[Saved data entries]
--

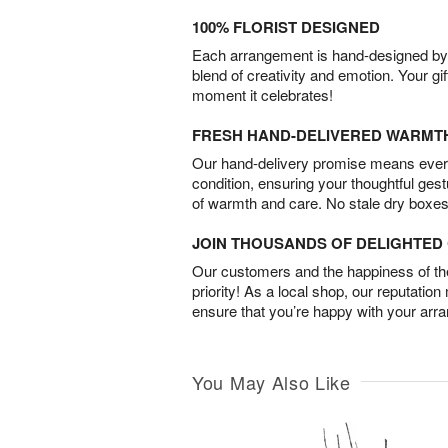
100% FLORIST DESIGNED
Each arrangement is hand-designed by fl
blend of creativity and emotion. Your gif
moment it celebrates!
FRESH HAND-DELIVERED WARMT
Our hand-delivery promise means every
condition, ensuring your thoughtful ges
of warmth and care. No stale dry boxes
JOIN THOUSANDS OF DELIGHTE
Our customers and the happiness of thei
priority! As a local shop, our reputation
ensure that you’re happy with your arr
You May Also Like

--

## Required action
Return the records exactly. Don't carry the pictures over.

## Result for this task
100% FLORIST DESIGNED
Each arrangement is hand-designed by fl
blend of creativity and emotion. Your gif
moment it celebrates!
FRESH HAND-DELIVERED WARMT
Our hand-delivery promise means every
condition, ensuring your thoughtful ges
of warmth and care. No stale dry boxes
JOIN THOUSANDS OF DELIGHTE
Our customers and the happiness of thei
priority! As a local shop, our reputation
ensure that you’re happy with your arr
You May Also Like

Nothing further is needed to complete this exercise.